Thursday, May 2, 2013

Masih Muliakah Profesi Guru?



“Terpujilah wahai engkau, ibu bapak guru
Namamu akan selalu hidup dalam sanubariku
Semua baktimu akan ku ukir di dalam hatiku
Sebagai prasasti trima kasihku tuk pengabdianmu
Engkau sebagai pelita dalam kegelapan
Engkau laksana embun penyejuk dalam kehausan
Engkau patriot pahlawan bangsa
Tanpa tanda jasa”

Bila kita menyimak satu persatu syair lagu hymne guru seperti tersaji diatas tentunya judul seperti diatas mungkin akan terjawab dengan sendirinya.  Ya, tentunya betapa mulianya profesi guru.  Namun bila kita memperhatikan kondisi terkini dari perjalanan pendidikan di Indonesia tentunya tak salah bila judul diatas perlu dibahas tuntas.

Pertanyaan menggelitik yang dijadikan judul dari tulisan ini coba saya angkat bukan karena tanpa alasan. Tentunya dengan memperhatikan kondisi kekinian dari profesi guru itu sendiri.

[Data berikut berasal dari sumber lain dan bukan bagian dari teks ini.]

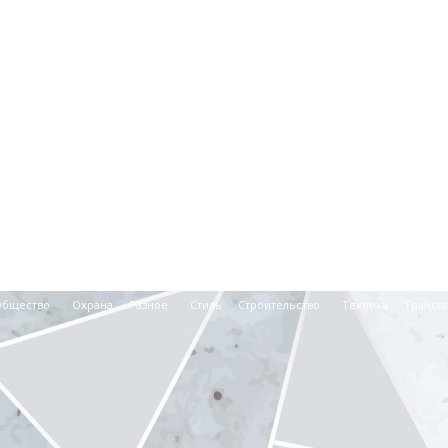
Общество
Охрана
Разное
Стиль
Строительство
Техника
Трансп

Guru yang selama ini dianggap profesi mulia oleh banyak orang justru dirusak oleh oknum-oknum guru itu sendiri.  Tulisan ini tidaklah bermaksud ingin mendiskreditkan posisi guru sebagai “pesakitan” yang harus didakwa dengan berbagai macam ancaman hukuman.  Tidak juga bermaksud untuk mencari-cari kesalahan orang per orang. Tetapi semata-mata bermaksud untuk mencari solusi terhadap permasalahan profesi guru yang maaf telah berubah menjadi profesi “bisnis”.  Profesi yang lebih mementingkan untung rugi dari sebuah pekerjaan.  Profesi yang tidak lagi didasari dengan moral tetapi telah diracuni dengan syahwat dan nafsu ingin berkuasa dan menguasai yang lain.

Guru dan permasalahannya.

Sadar atau tidak dengan keluarnya Undang-undang nomor 14 tahun 2005 tentang Guru dan Dosen, profesi guru telah disejajarkan dengan dokter, advokat, jaksa, hakim, notaris dan lainnya yang memiliki legalitas hukum.  Karena telah memiliki legalitas hukum tentunya keberadaan guru telah diakui oleh pemerintah sebagai profesi yang layak dan perlu dihargai.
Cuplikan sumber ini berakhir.